**DIRECTIONS**. Reproduce each record exactly. The pictures should be skipped.
===== RAW DATA =====
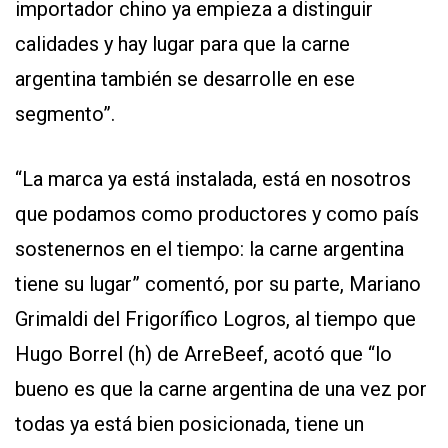
importador chino ya empieza a distinguir
calidades y hay lugar para que la carne
argentina también se desarrolle en ese
segmento”.
“La marca ya está instalada, está en nosotros
que podamos como productores y como país
sostenernos en el tiempo: la carne argentina
tiene su lugar” comentó, por su parte, Mariano
Grimaldi del Frigorífico Logros, al tiempo que
Hugo Borrel (h) de ArreBeef, acotó que “lo
bueno es que la carne argentina de una vez por
todas ya está bien posicionada, tiene un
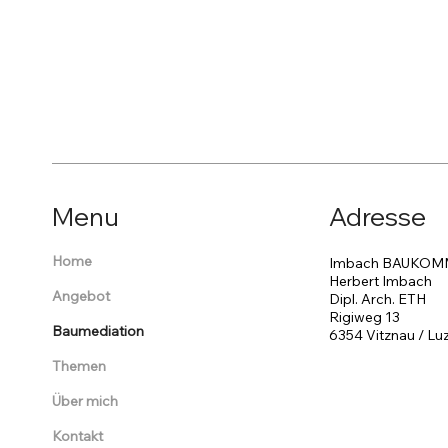
Menu
Adresse
Home
Imbach BAUKOM
Herbert Imbach
Angebot
Dipl. Arch. ETH
Rigiweg 13
Baumediation
6354 Vitznau / Lu
Themen
Über mich
Kontakt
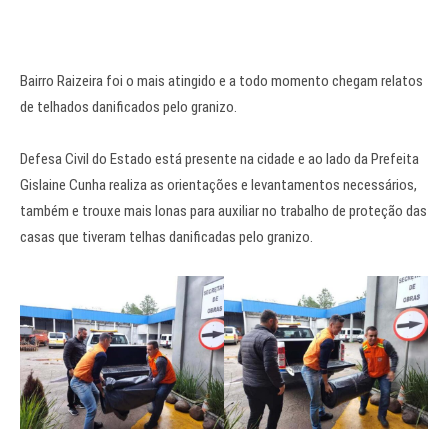
Bairro Raizeira foi o mais atingido e a todo momento chegam relatos
de telhados danificados pelo granizo.
Defesa Civil do Estado está presente na cidade e ao lado da Prefeita
Gislaine Cunha realiza as orientações e levantamentos necessários,
também e trouxe mais lonas para auxiliar no trabalho de proteção das
casas que tiveram telhas danificadas pelo granizo.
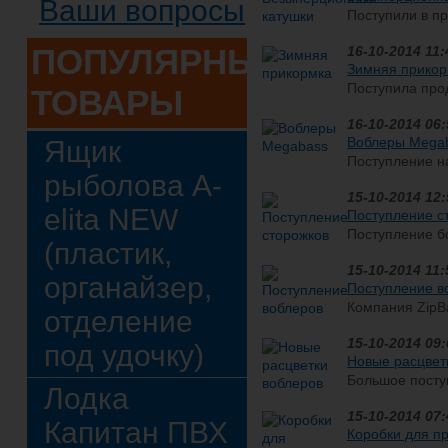
Ваши вопросы
Поступили в п
О производите
ПОПУЛЯРНЫЕ
расшифровывает
16-10-2014 11:
Зимняя прикор
Поступила про
ТОВАРЫ
"Убойная" О производителе:
разработала и запустила в пр
16-10-2014 06:
Воблеры Mega
Ящик
Поступление н
рыболова A-
Megabass. В 1987 году изве
имени Юки Ито придумал и с
15-10-2014 12:
elita NEW
Поступление с
Поступление б
(пластик,
торговой марки
Производитель 
15-10-2014 11:
органайзер,
на...
Поступление во
Компания ZipBa
отделение
рыболовный ры
компании нахо
15-10-2014 09:
под удочку)
основ...
Новые расцвет
Большое посту
Лодка
Pontoon21 в н
внимание, начи
15-10-2014 07:
Капитан ПВХ
добавляет...
Коробки для п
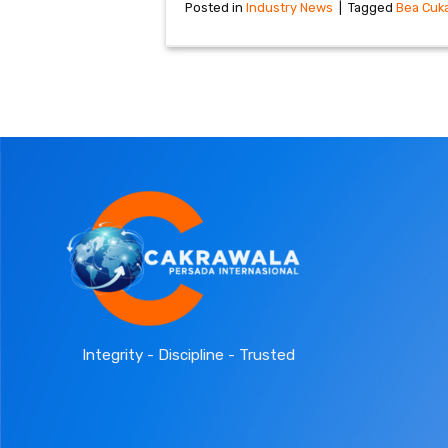
Posted in
Industry News
|
Tagged
Bea Cuka
Integrity - Discipline - Trusted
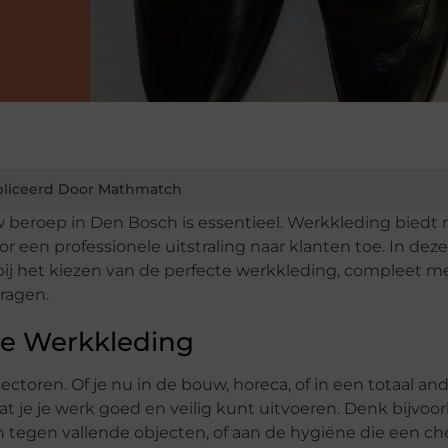
liceerd Door Mathmatch
w beroep in Den Bosch is essentieel. Werkkleding biedt 
or een professionele uitstraling naar klanten toe. In dez
 bij het kiezen van de perfecte werkkleding, compleet m
ragen.
le Werkkleding
ectoren. Of je nu in de bouw, horeca, of in een totaal an
at je je werk goed en veilig kunt uitvoeren. Denk bijvoo
tegen vallende objecten, of aan de hygiëne die een ch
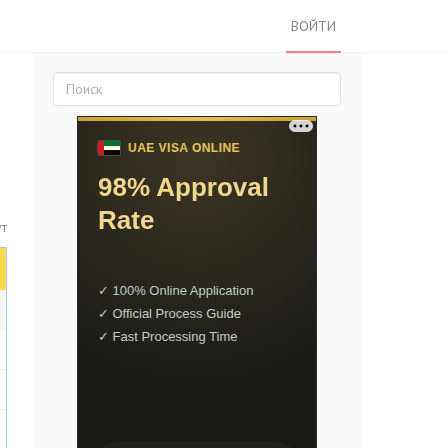
ВОЙТИ
ут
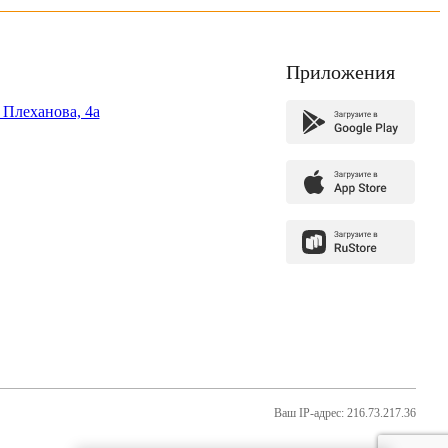
Приложения
. Плеханова, 4а
Ваш IP-адрес: 216.73.217.36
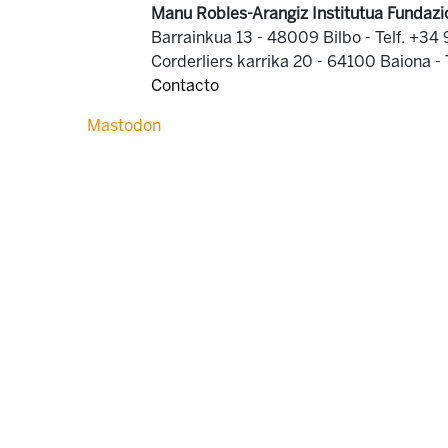
Manu Robles-Arangiz Institutua Fundazi
Barrainkua 13 - 48009 Bilbo -
Telf. +34
Corderliers karrika 20 - 64100 Baiona -
Contacto
Mastodon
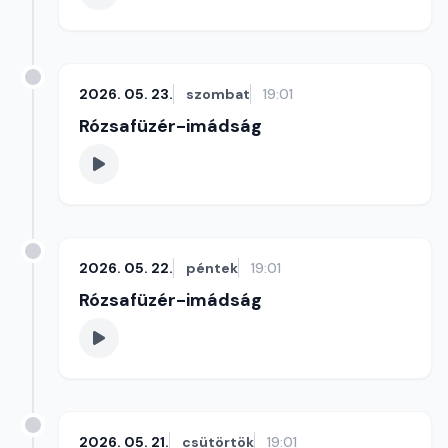
2026. 05. 23.
szombat
19:01
Rózsafüzér-imádság
2026. 05. 22.
péntek
19:01
Rózsafüzér-imádság
2026. 05. 21.
csütörtök
19:01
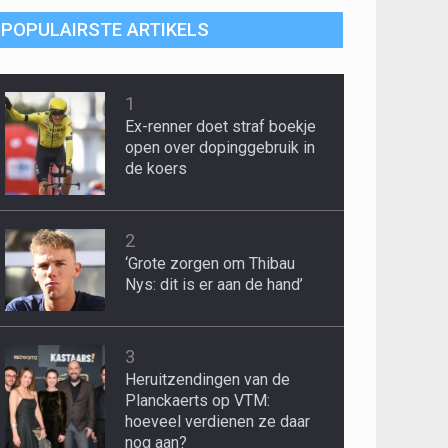
POPULAIRSTE ARTIKELS
1
Ex-renner doet straf boekje
open over dopinggebruik in
de koers
2
‘Grote zorgen om Thibau
Nys: dit is er aan de hand’
3
Heruitzendingen van de
Planckaerts op VTM:
hoeveel verdienen ze daar
nog aan?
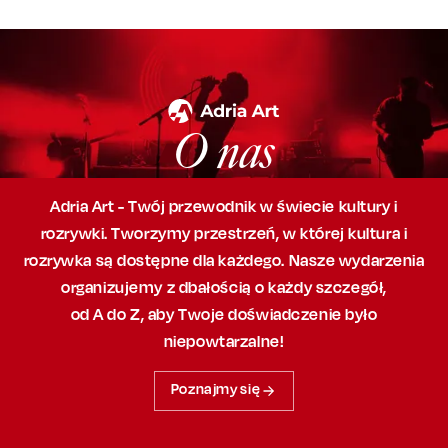
O nas
Adria Art - Twój przewodnik w świecie kultury i
rozrywki. Tworzymy przestrzeń,
w której
kultura i
rozrywka są dostępne dla każdego. Nasze wydarzenia
organizujemy
z dbałością
o każdy szczegół,
od A do Z, aby
Twoje doświadczenie było
niepowtarzalne!
Poznajmy się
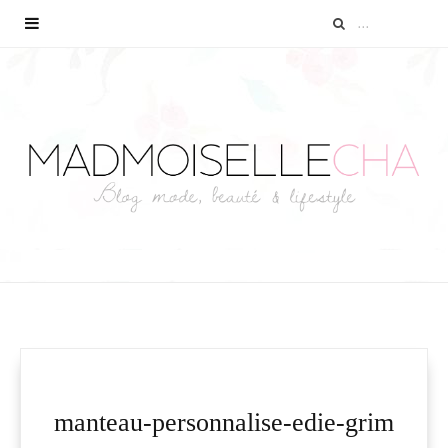
manteau-personnalise-edie-grim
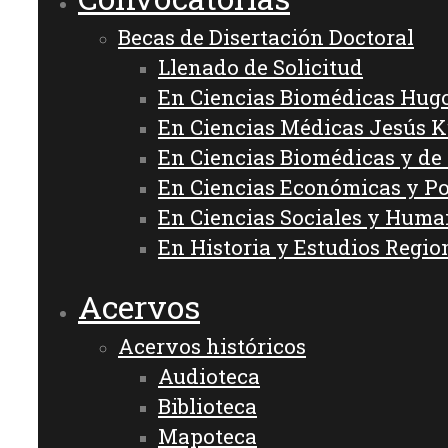
Becas de Disertación Doctoral
Llenado de Solicitud
En Ciencias Biomédicas Hug
En Ciencias Médicas Jesús 
En Ciencias Biomédicas y de
En Ciencias Económicas y Po
En Ciencias Sociales y Hum
En Historia y Estudios Regio
Acervos
Acervos históricos
Audioteca
Biblioteca
Mapoteca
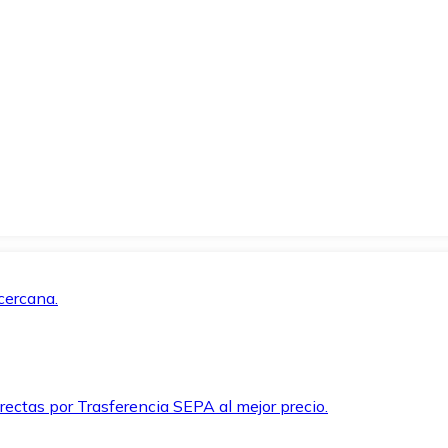
cercana.
rectas por Trasferencia SEPA al mejor precio.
=====
**TASK SOLUTION**.
importador chino ya empieza a distinguir
calidades y hay lugar para que la carne
argentina también se desarrolle en ese
segmento”.
“La marca ya está instalada, está en nosotros
que podamos como productores y como país
sostenernos en el tiempo: la carne argentina
tiene su lugar” comentó, por su parte, Mariano
Grimaldi del Frigorífico Logros, al tiempo que
Hugo Borrel (h) de ArreBeef, acotó que “lo
bueno es que la carne argentina de una vez por
todas ya está bien posicionada, tiene un
Menu
Adresse
Home
Imbach BAUKOM
Herbert Imbach
Angebot
Dipl. Arch. ETH
Rigiweg 13
Baumediation
6354 Vitznau / Lu
Themen
Über mich
Kontakt
Bairro Raizeira foi o mais atingido e a todo momento chegam relatos
de telhados danificados pelo granizo.
Defesa Civil do Estado está presente na cidade e ao lado da Prefeita
Gislaine Cunha realiza as orientações e levantamentos necessários,
também e trouxe mais lonas para auxiliar no trabalho de proteção das
casas que tiveram telhas danificadas pelo granizo.
Ваши вопросы
Поступили в п
О производите
ПОПУЛЯРНЫЕ
расшифровывает
16-10-2014 11:
Зимняя прикор
Поступила про
ТОВАРЫ
"Убойная" О производителе:
разработала и запустила в пр
16-10-2014 06:
Воблеры Mega
Ящик
Поступление н
рыболова A-
Megabass. В 1987 году изве
имени Юки Ито придумал и с
15-10-2014 12:
elita NEW
Поступление с
Поступление б
(пластик,
торговой марки
Производитель 
15-10-2014 11:
органайзер,
на...
Поступление во
Компания ZipBa
отделение
рыболовный ры
компании нахо
15-10-2014 09:
под удочку)
основ...
Новые расцвет
Большое посту
Лодка
Pontoon21 в н
внимание, начи
15-10-2014 07:
Капитан ПВХ
добавляет...
Коробки для п
Posted in
Industry News
|
Tagged
Bea Cuka
Integrity - Discipline - Trusted
liceerd Door Mathmatch
w beroep in Den Bosch is essentieel. Werkkleding biedt 
or een professionele uitstraling naar klanten toe. In dez
 bij het kiezen van de perfecte werkkleding, compleet m
ragen.
le Werkkleding
ectoren. Of je nu in de bouw, horeca, of in een totaal an
at je je werk goed en veilig kunt uitvoeren. Denk bijvoo
tegen vallende objecten, of aan de hygiëne die een ch
ВОЙТИ
ут
Приложения
. Плеханова, 4а
Ваш IP-адрес: 216.73.217.36
Manu Robles-Arangiz Institutua Fundazi
Barrainkua 13 - 48009 Bilbo -
Telf. +34
Corderliers karrika 20 - 64100 Baiona -
Contacto
Mastodon
2026. 05. 23.
szombat
19:01
Rózsafüzér-imádság
2026. 05. 22.
péntek
19:01
Rózsafüzér-imádság
2026. 05. 21.
csütörtök
19:01
POPULAIRSTE ARTIKELS
1
Ex-renner doet straf boekje
open over dopinggebruik in
de koers
2
‘Grote zorgen om Thibau
Nys: dit is er aan de hand’
3
Heruitzendingen van de
Planckaerts op VTM:
hoeveel verdienen ze daar
nog aan?
O nas
Adria Art - Twój przewodnik w świecie kultury i
rozrywki. Tworzymy przestrzeń,
w której
kultura i
rozrywka są dostępne dla każdego. Nasze wydarzenia
organizujemy
z dbałością
o każdy szczegół,
od A do Z, aby
Twoje doświadczenie było
niepowtarzalne!
Poznajmy się
manteau-personnalise-edie-grim
Becas de Disertación Doctoral
Llenado de Solicitud
En Ciencias Biomédicas Hug
En Ciencias Médicas Jesús 
En Ciencias Biomédicas y de
En Ciencias Económicas y Po
En Ciencias Sociales y Hum
En Historia y Estudios Regio
Acervos
Acervos históricos
Audioteca
Biblioteca
Mapoteca
cercana.
rectas por Trasferencia SEPA al mejor precio.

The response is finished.